> **WHAT THIS TASK INVOLVES**
Your reply must hold the lines from the one containing "agredir delegado aposentado" to the end of the entries, copied exactly, with pictures excluded.

> **RECORDS SHOWN**
▶

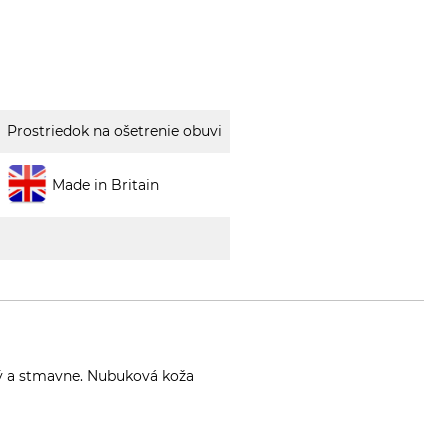
Prostriedok na ošetrenie obuvi
Made in Britain
ký a stmavne. Nubuková koža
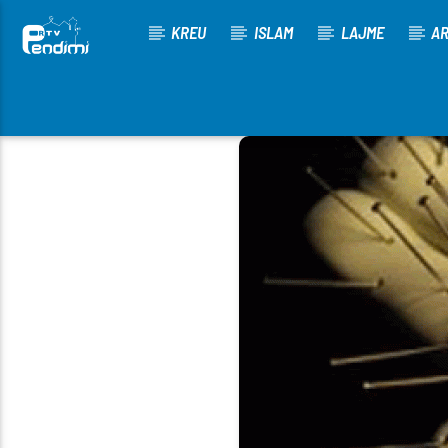
KREU
ISLAM
LAJME
AR
[There are no radio stations in the database]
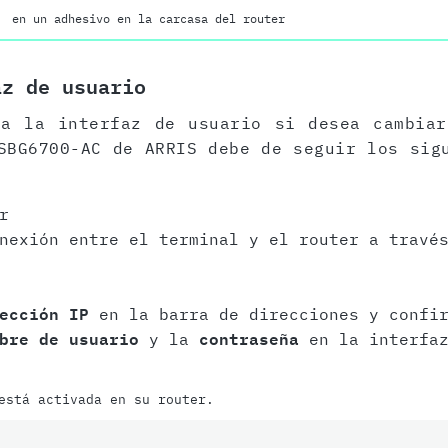
en un adhesivo en la carcasa del router
az de usuario
 a la interfaz de usuario si desea cambiar
SBG6700-AC de ARRIS debe de seguir los sig
r
onexión entre el terminal y el router a trav
ección IP
en la barra de direcciones y confir
bre de usuario
y la
contraseña
en la interfaz
está activada en su router.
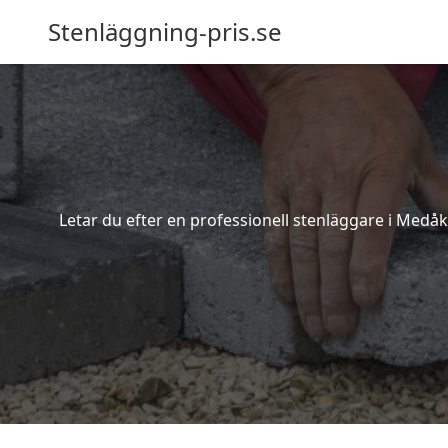
Stenläggning-pris.se
Letar du efter en professionell stenläggare i Medå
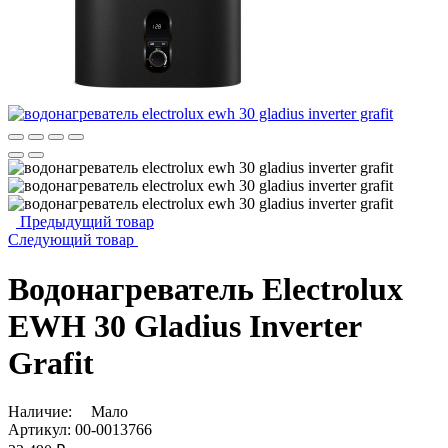
Предыдущий товар
Следующий товар
Водонагреватель Electrolux
EWH 30 Gladius Inverter
Grafit
Наличие:
Мало
Артикул:
00-0013766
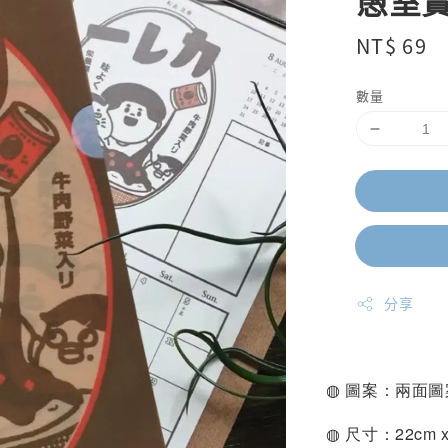
愚室實
Regular
NT$ 69
price
數量
分享
◍ 圖案：兩面
◍ 尺寸：22cm x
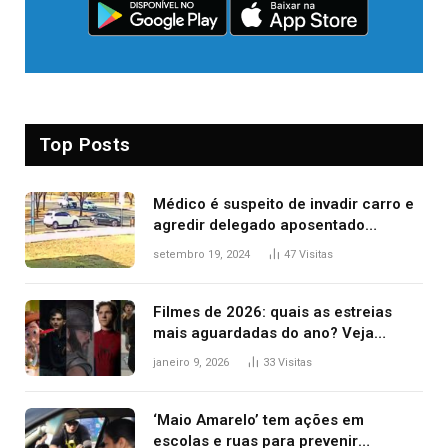
Top Posts
Médico é suspeito de invadir carro e
agredir delegado aposentado
durante confusão no trânsito
setembro 19, 2024
47
Visitas
Filmes de 2026: quais as estreias
mais aguardadas do ano? Veja
principais lançamentos do cinema
janeiro 9, 2026
33
Visitas
‘Maio Amarelo’ tem ações em
escolas e ruas para prevenir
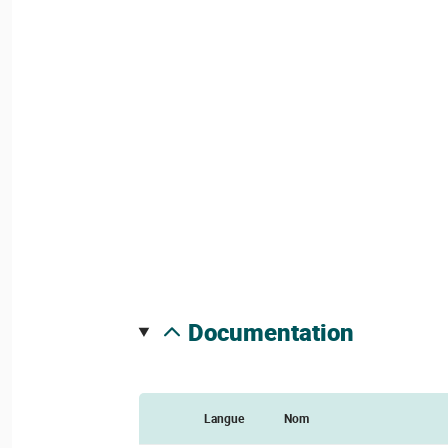
documentation
Langue
Nom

◀

> **EXERCISE ANSWER**
agredir delegado aposentado
durante confusão no trânsito
setembro 19, 2024
47
Visitas
Filmes de 2026: quais as estreias
mais aguardadas do ano? Veja
principais lançamentos do cinema
janeiro 9, 2026
33
Visitas
‘Maio Amarelo’ tem ações em
escolas e ruas para prevenir
documentation
Langue
Nom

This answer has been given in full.